Mixing Oil and Water

AER water technologist Andrew Wagner explains why water is important for energy development

Canada has thousands of lakes, ponds, rivers, and streams. It is bordered by three oceans. And yet competition has never been greater, nor the concern higher, over access to fresh water.

In addition to being one of the drier provinces, Alberta is also home to many activities that put a high demand on water, including the energy sector, agriculture, and everyday use such as washing cars and watering lawns. Some may be surprised to learn that water is a key ingredient in oil and gas development—without water, we wouldn’t have much of an oil and gas industry. To understand the relationship between energy development and water, we spoke with one of the AER’s water technologists, Andrew Wagner.

Companies need water to develop energy resources.

Protecting the environment, including water, is part of our mandate. Therefore, any oil and gas activity that involves water is under the AER’s authority. Oil and gas companies use water in a variety of activities, such as hydraulic fracturing operations, dust control, facility construction, oil and gas well drilling, and processing oil and gas in both oil sands mining and in situ projects. And in the cases where activity is near a body of water—like any of the 600 lakes or 245 rivers in Alberta—we ensure there are protective measures in place.

Not all water is created equal.

There are two categories of water: surface water and groundwater. Surface water includes lakes, rivers, wetlands, and streams that are usually filled and renewed by snow and rain. Groundwater is located below the surface and is either drilled for or it flows to the surface through springs. Alberta’s fresh water stores are located fairly close to the surface, usually at only 100 metres below the ground. These freshwater reserves are protected from the results of oil and gas extraction by legislation and directives enforced by the AER that lay out rules and requirements for industry.

Water conservation and management is a full-time job.

Andrew is one of many water experts located across the province who help regulate water use for energy development. Aside from water technologists and experts, the AER also has engineers and fish and wildlife biologists on staff.

Pulling out all the stops to protect the environment and water.

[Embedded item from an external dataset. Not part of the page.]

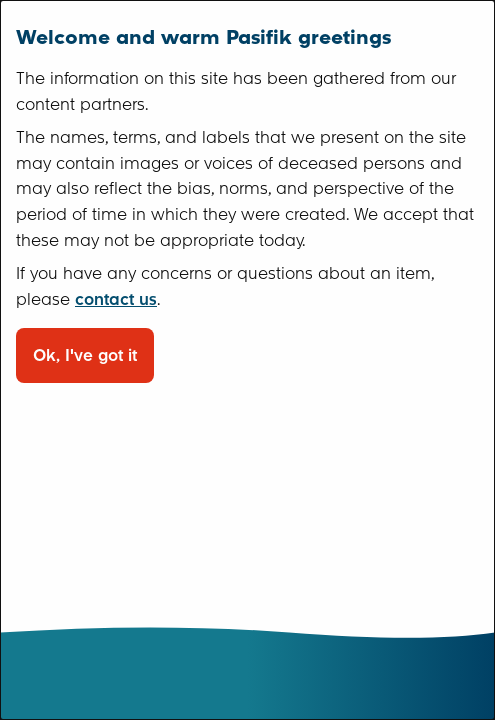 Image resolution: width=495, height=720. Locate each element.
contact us (116, 299)
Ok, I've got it (85, 355)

There are a number of regulations in place to help allocate, conserve, and protect water in Alberta. One of those regulations is the requirement for companies to have a water licence or temporary diversion licence (TDL) for diverting water for energy development activities. On top of that, staff are trained on how to assess applications for TDLs and licences. For example, when there’s a drought situation, different conditions may apply or the application for water may be denied. We also have stringent planning requirements for operators and expect them to use alternative sources of water. And of course, our inspectors conduct frequent and detailed inspections, follow up with companies in the case of a noncompliance, and may suspend water licences and TDLs if necessary.

Protecting water is a shared responsibility.

The AER regulates according to the legislation and policies set by the Government of Alberta, including water policies that support and promote the wise allocation and conservation of water, or that can dictate the amount of water that can be withdrawn. In addition to setting policy, Alberta Environment and Parks also regulates water activities that fall outside of energy development, leaving the job of water protection in the energy sector to the AER.

The Lowdown on H2O

  • The second largest glacier-fed lake in world, Maligne Lake, is in Alberta’s Jasper National Park.
  • Lake Athabasca, formed about 10 000 years ago, is the province’s largest lake, measuring at 7770 square kilometres.
  • Alberta’s wetlands, natural areas where water and land meet, provide food, habitat, and shelter for nearly 300 species of wildlife in Alberta.
  • The AER assumed responsibility for Alberta’s Water Act in relation to energy development activities on March 29, 2014. The Government of Alberta remains responsible for water resources in all other sectors, such as agriculture and forestry.